[M3devel] closure marker
hendrik at topoi.pooq.com
hendrik at topoi.pooq.com
Sun May 30 08:56:47 CEST 2010
On Sun, May 30, 2010 at 07:45:38AM +0000, Jay K wrote:
>
> > On the target in question, native word is 64 bits. Closures are three words, as
> > usual, all 64-bits and aligned to 64 bits.
>
> Right.
> Though I think for IA64 we might need 128bit marker.
> At least that is the easy conclusion barring deeper understanding.
>
...
...
>
>
> Size and density are the generally dominant performance factors in most systems.
> Touching the disk to page in stuff is among the slowest operations by far, so
> reducing size, in order to reduce the number of pages touched, is important.
> Bigger code that is deemed "faster" is rarely preferred.
> Smaller code is also preferred in "embedded" systems.
>
...
...>
> No. Really, no. How much are you willing to bet that valid code can't being with 16_FF.
> I'm not willing to make that bet.
> Even the notion of 4 or 8 byte -1 I find tenuous.
> You cannot portably/easily guarantee that such bytes aren't valid/existant code.
> You must research all the various architecture encodings.
> Granted, we are only talking about function prologues..
> The longer the sequence, the statistically less likely it is valid or existant code.
> And there is a limit, per-architecture.
> Many architectures have fixed length instructions.

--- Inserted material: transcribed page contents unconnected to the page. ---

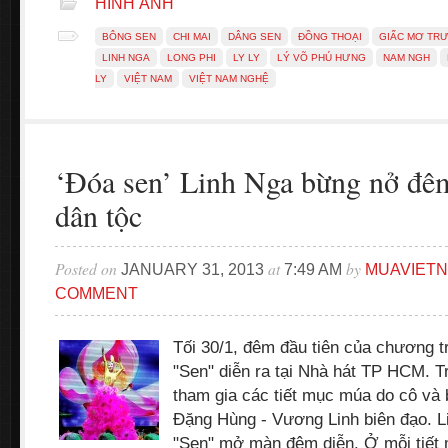
HÌNH ẢNH
BÔNG SEN
CHI MAI
DÂNG SEN
ĐỒNG THOẠI
GIẤC MƠ TR
LINH NGA
LONG PHI
LY LY
LÝ VÕ PHÚ HƯNG
NAM NGH
LY
VIỆT NAM
VIỆT NAM NGHỆ
‘Đóa sen’ Linh Nga bừng nở đêm
dân tộc
Posted on
at
by
JANUARY 31, 2013
7:49 AM
MUAVIET
COMMENT
Tối 30/1, đêm đầu tiên của chương tr
"Sen" diễn ra tại Nhà hát TP HCM. 
tham gia các tiết mục múa do cô v
Đặng Hùng - Vương Linh biên đạo. Li
"Sen" mở màn đêm diễn. Ở mỗi tiết 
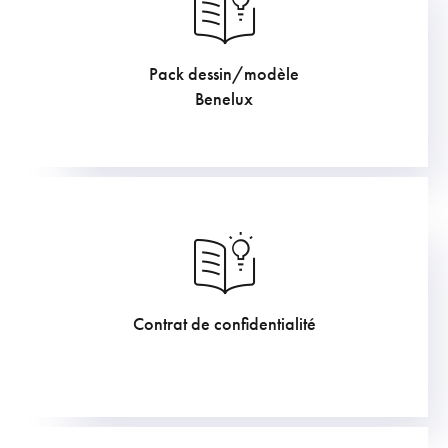
Pack dessin/modèle
605
€
Benelux
Contrat de confidentialité
211.75
€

> On such architectures, going beyond that length does not change the odds of validity,
> though does change the odds of existance (if valid). But our hope is really for invalidity,
> not mere non-existance.
>
...
...
>
> Again though, my real goal is to try to remove platform-specificity.
> Something that can be made true for all architectures with no downside, should be made so,
> and the variable removed.
>
>
> I'd also like to understand what this all might look like with a portable C generating backend.

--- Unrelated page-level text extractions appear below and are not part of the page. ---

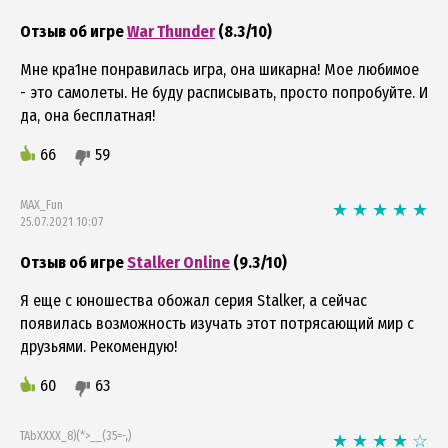
Отзыв об игре
War Thunder
(8.3/10)
Мне кра1не понравилась игра, она шикарна! Мое любимое
- это самолеты. Не буду расписывать, просто попробуйте. И
да, она бесплатная!
66
59
MAX_Fun
25.07.2021 10:07
Отзыв об игре
Stalker Online
(9.3/10)
Я еще с юношества обожал серия Stalker, а сейчас
появилась возможность изучать этот потрясающий мир с
друзьями. Рекомендую!
60
63
TAbXXXX_8)(*>__(35=-,)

> Clearly, reasonably the generated code might need to be able to say:
> #if WORD_SIZE == 4
> #if ENDIAN == LITTLE_ENDIAN
>
>
> but hopefully not much else.
> And maybe not even those. :)
>
>
> - Jay
>
If you can't find a bit pattern that's code on all architectures,
neither as code address or as instructions, and you insist on being
completely target-independent, the only solution I see is to make
procedure addresses into two-word objects. Instead of using the pointer
to the code as procedure address, you use the two-word closure as
procedure address, and copy those two words around as the address of a
procedure. For top-level procedures, use NIL as the environment poi
ter.
I was really surprised when I discovered that Modula 3 didn't do it this
way.
It's really a trade-off between data size (procedure pointers being
bigger) and code size (procedure calls should be fast and avoid a lot of
run-time checks)
What does gcc use for the addresses of nested procedures? Does it
generate code dynamically on the stack or heap to make it fit into one
word?
Oh. There's also a compatibility issue. To what extent are we
constrained to use the same coding as C for procedure addresses?